Suite de la Lettre d’Évelina.


Mardi matin, 5 avril.

J’ai bien des choses à vous dire, et je passerai la matinée à vous écrire. Je m’étois proposé, à la vérité, d’employer mes soirées à vous rendre compte des aventures du jour ; mais cet arrangement devient impossible : les divertissemens de cette capitale sont poussés si avant dans la nuit, que si je voulois m’occuper encore après le souper, il me faudroit renoncer entièrement au sommeil.

Nous avons passé hier une soirée des plus extraordinaires. Comme nous étions invitées à ce qu’on appelle ici un bal privé, je comptois n’y trouver qu’une douzaine de personnes : au lieu de cela, je suis tombée au milieu d’un demi-monde. Imaginez-vous deux grandes salles, remplies autant qu’elles pouvoient l’être ; dans l’une, on avoit dressé des tables à jeu pour les femmes mariées ; l’autre étoit pour la danse. Ma mère (car madame Mirvan me nomme toujours sa fille) nous dit qu’elle resteroit avec Marie et moi, jusqu’à ce que nous fussions pourvues de danseurs, et qu’ensuite elle iroit faire sa partie.

Les hommes passoient et repassoient devant nous, sembloient se dire qu’ils étoient sûrs de nous, comme si nous n’étions-là que pour attendre l’honneur, de leurs ordres. Ces messieurs se promenoient d’un air distrait et nonchalant, vraisemblablement pour nous tenir en suspens. Miss Mirvan et moi, nous ne fûmes pas les seules qui eûmes à nous plaindre ; aucune des femmes ne fut mieux traitée. J’étois piquée au point que je résolus de me passer de la danse, plutôt que de supporter de telles manières, et d’accepter le bras du premier venu qui daigneroit me l’offrir.

Un jeune homme qui nous avoit déjà fixées depuis quelque temps assez cavalièrement, s’avança vers moi sur la pointe des pieds : un petit souris de commande et un ajustement de fat, indiquoient assez qu’il cherchoit à s’attirer les yeux de l’assemblée, quelque laid qu’il fût d’ailleurs.

Il se prosterna jusqu’à terre, et en me présentant la main avec un geste infiniment étudié, il me dit d’un ton de voix fort niais : « Est-il permis, madame » ? Puis il se tut un moment, et se mit en devoir de prendre mon bras.

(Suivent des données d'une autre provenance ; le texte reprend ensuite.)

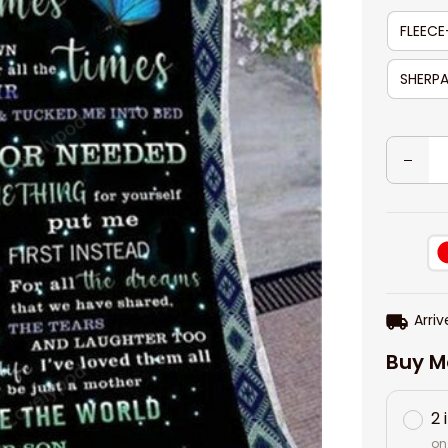
FLEECE
SHERPA
Arriv
Buy M
2 
on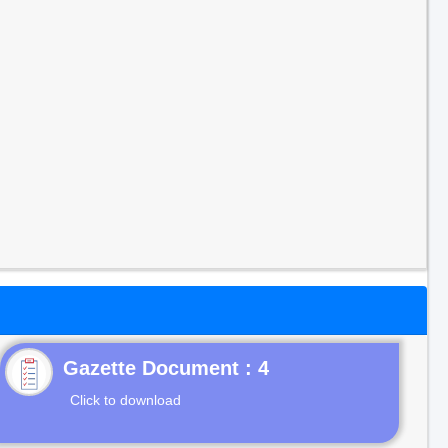
Gazette Document : 4
Click to download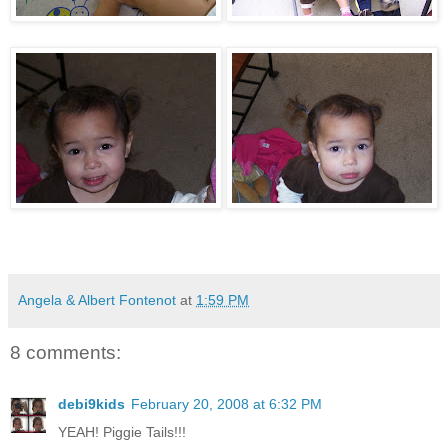
Angela & Albert Fontenot
at
1:59 PM
8 comments:
debi9kids
February 20, 2008 at 6:32 PM
YEAH! Piggie Tails!!!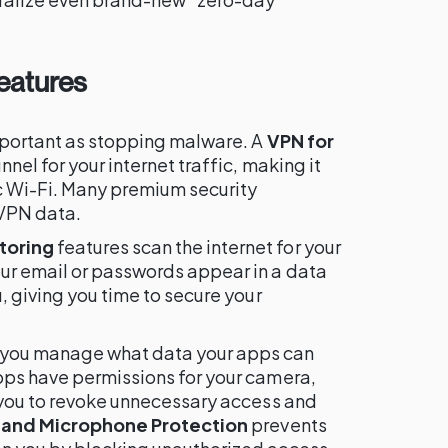
Features
important as stopping malware. A
VPN for
nnel for your internet traffic, making it
c Wi-Fi. Many premium security
VPN data.
toring
features scan the internet for your
ur email or passwords appear in a data
, giving you time to secure your
 you manage what data your apps can
pps have permissions for your camera,
g you to revoke unnecessary access and
and Microphone Protection
prevents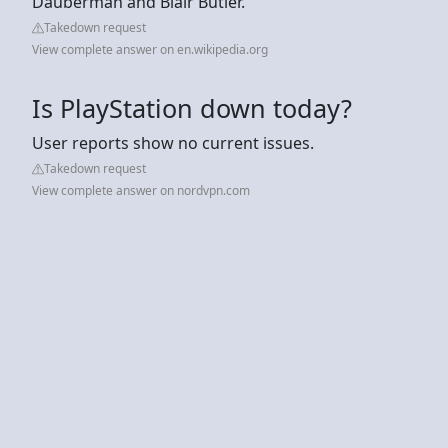
Dauberman and Blair Butler.
Takedown request
View complete answer on en.wikipedia.org
Is PlayStation down today?
User reports show no current issues.
Takedown request
View complete answer on nordvpn.com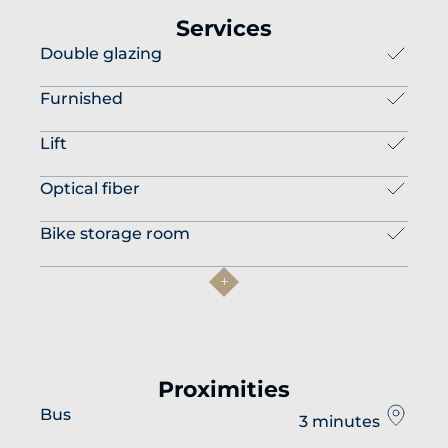
Services
Double glazing
Furnished
Lift
Optical fiber
Bike storage room
Proximities
Bus
3 minutes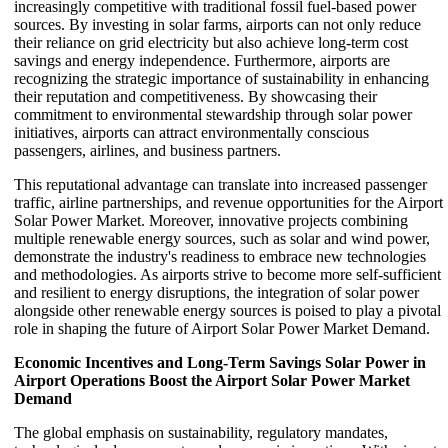
increasingly competitive with traditional fossil fuel-based power
sources. By investing in solar farms, airports can not only reduce
their reliance on grid electricity but also achieve long-term cost
savings and energy independence. Furthermore, airports are
recognizing the strategic importance of sustainability in enhancing
their reputation and competitiveness. By showcasing their
commitment to environmental stewardship through solar power
initiatives, airports can attract environmentally conscious
passengers, airlines, and business partners.
This reputational advantage can translate into increased passenger
traffic, airline partnerships, and revenue opportunities for the Airport
Solar Power Market. Moreover, innovative projects combining
multiple renewable energy sources, such as solar and wind power,
demonstrate the industry's readiness to embrace new technologies
and methodologies. As airports strive to become more self-sufficient
and resilient to energy disruptions, the integration of solar power
alongside other renewable energy sources is poised to play a pivotal
role in shaping the future of Airport Solar Power Market Demand.
Economic Incentives and Long-Term Savings Solar Power in
Airport Operations Boost the Airport Solar Power Market
Demand
The global emphasis on sustainability, regulatory mandates,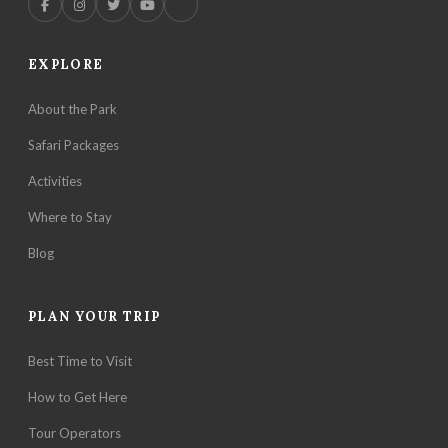
EXPLORE
About the Park
Safari Packages
Activities
Where to Stay
Blog
PLAN YOUR TRIP
Best Time to Visit
How to Get Here
Tour Operators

Je le retirai, et j’eus de la peine à m’empêcher de lui rire au nez. « Vous voudrez bien, madame, continua-t-il en affectant de s’interrompre à tout moment, » m’accorder l’honneur et l’avantage, — si je n’ai pas le malheur d’arriver trop tard, — pour vous demander l’honneur et l’avantage ». — Et il voulut de nouveau s’emparer de ma main. Je baissai la tête, je le priai de m’excuser, et je me tournai vers miss Mirvan, car je riois tout de bon. Il me demanda alors si quelqu’un plus fortuné que lui l’avoit déjà devancé. Je lui répondis que non, et qu’apparemment je ne danserois pas du tout. Il me répliqua qu’il ne s’engageroit pas de son côté, dans l’espérance de me voir changer encore de résolution ; et, après avoir marmotté quelques propos ridicules, dans lesquels il mêla les mots de chagrin et de malheur, il se retira avec son air souriant qui ne l’avoit pas quitté un instant.

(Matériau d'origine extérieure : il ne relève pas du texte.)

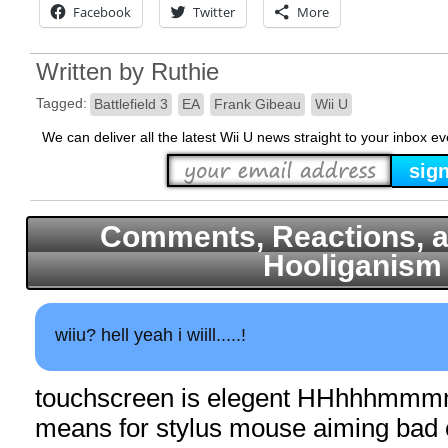
Facebook
Twitter
More
Written by
Ruthie
Tagged:
Battlefield 3
EA
Frank Gibeau
Wii U
We can deliver all the latest Wii U news straight to your inbox e
Comments, Reactions, a
Hooliganism
wiiu? hell yeah i wiill.....!
touchscreen is elegent HHhhhmmmm
means for stylus mouse aiming bad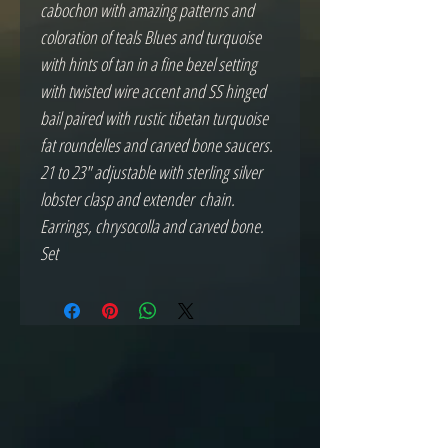
cabochon with amazing patterns and
coloration of teals Blues and turquoise
with hints of tan in a fine bezel setting
with twisted wire accent and SS hinged
bail paired with rustic tibetan turquoise
fat roundelles and carved bone saucers.
21 to 23" adjustable with sterling silver
lobster clasp and extender chain.
Earrings, chrysocolla and carved bone.
Set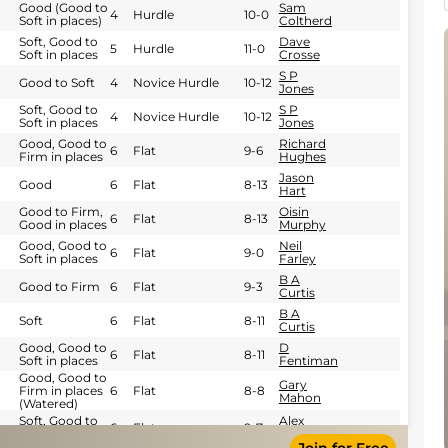
Good (Good to
Sam
4
Hurdle
10-0
Soft in places)
Coltherd
Soft, Good to
Dave
5
Hurdle
11-0
Soft in places
Crosse
S P
Good to Soft
4
Novice Hurdle
10-12
Jones
Soft, Good to
S P
4
Novice Hurdle
10-12
Soft in places
Jones
Good, Good to
Richard
6
Flat
9-6
Firm in places
Hughes
Jason
Good
6
Flat
8-13
Hart
Good to Firm,
Oisin
6
Flat
8-13
Good in places
Murphy
Good, Good to
Neil
6
Flat
9-0
Soft in places
Farley
B A
Good to Firm
6
Flat
9-3
Curtis
B A
Soft
6
Flat
8-11
Curtis
Good, Good to
D
6
Flat
8-11
Soft in places
Fentiman
Good, Good to
Gary
Firm in places
6
Flat
8-8
Mahon
(Watered)
Soft, Good to
Alex
6
Flat
9-7
Soft in places
Hopkinson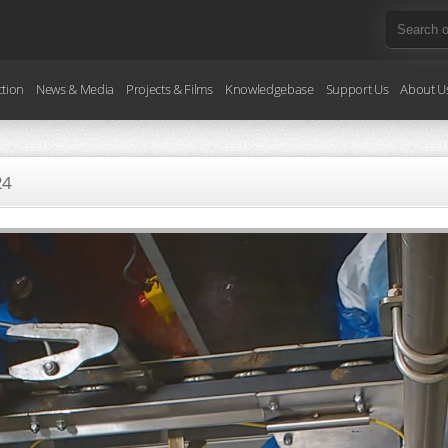
ction
News & Media
Projects & Films
Knowledgebase
Support Us
About U
24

Pendant ce petit dialogue, miss Mirvan, comme nous nous le rappelâmes ensuite, s’étoit entretenue avec la dame du logis. Bientôt après un autre jeune homme, âgé d’environ vingt-six ans, mis avec élégance, quoique sans fatuité, et d’une très-belle figure, m’accosta d’un air poli et galant, et me pria de lui faire l’honneur de lui accorder mon bras, si je n’étois pas encore engagée. Je ne vis pas trop quel pouvoit être l’honneur qui lui en viendroit ; mais ces sortes de phrases sont de simples façons de parler, qu’on emploie indifféremment et sans distinction de personne.

Je fis la révérence, et suis sûre que je rougissois ; l’idée de danser en présence de tant de monde, et sur-tout avec un inconnu, me déconcerta : cependant la chose étoit inévitable ; car j’eus beau promener mes regards dans la salle, je n’y rencontrois personne qui ne fût étranger pour moi. Je donnai donc le bras à mon cavalier, et nous allâmes joindre les rangs.

Les menuets étoient finis avant que nous arrivassions ; nos marchands de modes n’avoient été prêts que fort tard.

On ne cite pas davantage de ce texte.